Task to carry out:
Set down every line from the one with "del fuoco, non ci sono feriti" to the end of the entries, both ends included, exactly as it reads and without pictures.

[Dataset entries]
----------------

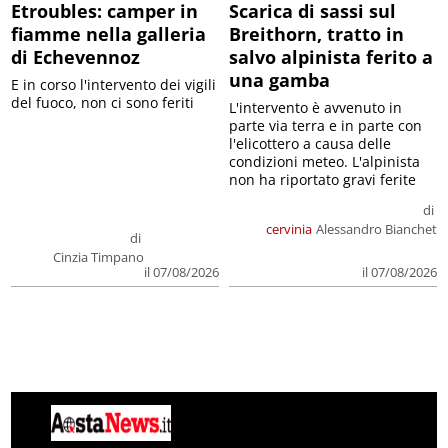
Etroubles: camper in
Scarica di sassi sul
fiamme nella galleria
Breithorn, tratto in
di Echevennoz
salvo alpinista ferito a
una gamba
E in corso l'intervento dei vigili
del fuoco, non ci sono feriti
L'intervento è avvenuto in
parte via terra e in parte con
l'elicottero a causa delle
condizioni meteo. L'alpinista
non ha riportato gravi ferite
di
cervinia
Alessandro Bianchet
di
Cinzia Timpano
il 07/08/2026
il 07/08/2026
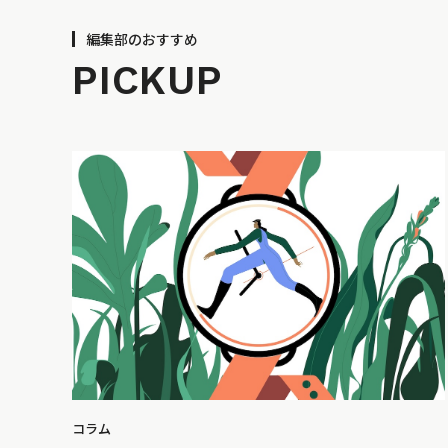
編集部のおすすめ
PICKUP
コラム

----------------

Result below:
del fuoco, non ci sono feriti
L'intervento è avvenuto in
parte via terra e in parte con
l'elicottero a causa delle
condizioni meteo. L'alpinista
non ha riportato gravi ferite
di
cervinia
Alessandro Bianchet
di
Cinzia Timpano
il 07/08/2026
il 07/08/2026
編集部のおすすめ
PICKUP
コラム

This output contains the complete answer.